This week's readings in my Culture and Law seminar focus on the shortcomings of law's standardization, ritualization, and creation of disputes. The articles invite us to reflect upon why some people deem legal redress inadequate or even inappropriate, and how the legal system should respond to these concerns.
A natural question is whether civil litigation should be more accessible, and, if so, how this can be accomplished without undermining its goals. Society enshrines litigation as the preeminent method of dispute resolution, but it is only realistically contemplated by a narrow set of people with a narrow set of disputes. Many people find it too daunting, too onerous, and too formal. (For every example of pathological litigiousness, there are surely hundreds of aggrieved individuals who found the barriers to entry to be too high.) But these reactions are, to a large extent, necessary byproducts of litigation's extensive procedural requirements; litigation is a mechanism designed to deal with the most significant bilateral conflicts and as such must go to great lengths to achieve accuracy, fairness, the appearance of propriety, and other values. In short, the rules of litigation must presume that there is a lot at stake. Society's recent response to the inaccessibility of litigation has been to provide an abundance of alternative means of dispute resolution, both inside (e.g., small claims court) and outside (e.g., arbitration) of the judicial system, as opposed to streamlining the process or reducing its costs. This strikes me as the appropriate response. I don't know of any major procedural reforms along the lines of notice pleading that would uncontroversially open the courtroom door to more plaintiffs. (As far as I know, the Federal Rules of Civil Procedure and the like are quite effective and are unhindered by political concerns or undue formalism.) In my view, therefore, significantly improving the accessibility of the civil justice system would require providing litigants with substantial financial assistance (e.g., by capping litigation expenditures or providing court-appointed counsel). I don't see why this would be preferable to the use of cheaper, less involved methods of dispute resolution. Is there anything wrong with full-fledged civil litigation being reserved for cases in which both parties expect to win big? What matters is that people recognize when they have been illegally injured and know that they have a feasible means of redress. This is consistent with William L. F. Felstiner, Richard L. Abel, and Austin Sarat's concern that "the study of the emergence and transformation of disputes may lead to the judgment that too little conflict surfaces in our society, that too few wrongs are perceived, pursued, and remedied."
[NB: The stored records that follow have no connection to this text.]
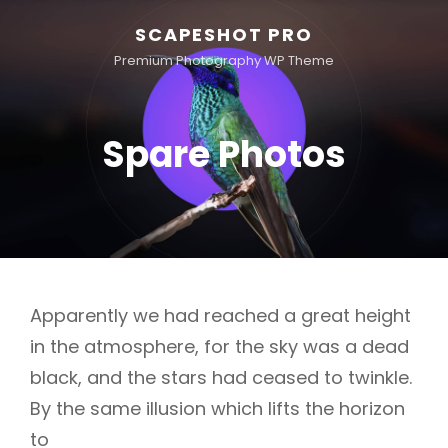
SCAPESHOT PRO
Premium Photography WP Theme
Spare Photos
Apparently we had reached a great height
in the atmosphere, for the sky was a dead
black, and the stars had ceased to twinkle.
By the same illusion which lifts the horizon
to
This leads to the question of what should be done to facilitate the redress of relatively minor legal grievances. How should alternative dispute resolution mechanisms be designed? To what extent should they be promoted? In answering these questions, it's useful to consider what dissuades people from litigation aside from its costs. Austin Sarat's analysis of The Sweet Hereafter illustrates that litigation is an inherently adversarial process, both between and within each side of the "v." Indeed, the very definition of a side, as in a class action, is a process fraught with conflict. Even a team of one lawyer and one client must agree on a single narrative and strategy; as the parties multiply, so do the potential disagreements. A central difficulty is the disparity between the lawyer's and the layperson's conception of dispute resolution. Inexperienced litigants have to come to grips with counterintuitive aspects of litigation that lawyers take for granted, such as formality (e.g., rules of evidence), artificiality (e.g., witness coaching), and extensiveness (e.g., discovery). Ideally one's lawyer should counsel her about unrealistic expectations, but some lawyers are more concerned about retaining clients, and some clients are obsessed with vindication. Regarding the relationship between the opposing sides, Sarat makes it clear that civil litigation, like its criminal counterpart, entails one party blaming the other. I'm sure that even in cases of strict liability, many people view the defendant as having done something immoral. After all, it's always in a party's interests to demonize its opponent and glorify itself if it can get away with it. Understandably, many people don't want to partake in such a process, especially, as in The Sweet Hereafter, when the alleged wrongdoer is remote and any amount of damages would be fundamentally inadequate. Under such circumstances, all that a trial would do for some victims' families is keep their wounds open. This brief discussion suggests some dimensions along which it may be important to distinguish alternative dispute resolution proceedings from litigation. Such proceedings should generally be less formal, less ritualized, more open to individuals' natural narratives, and more flexible about assigning fault and remedies. In sum, what works for litigants often does not work for aggrieved parties who are turned off or intimidated by litigation's ceremony, stiffness, combativeness, and structure.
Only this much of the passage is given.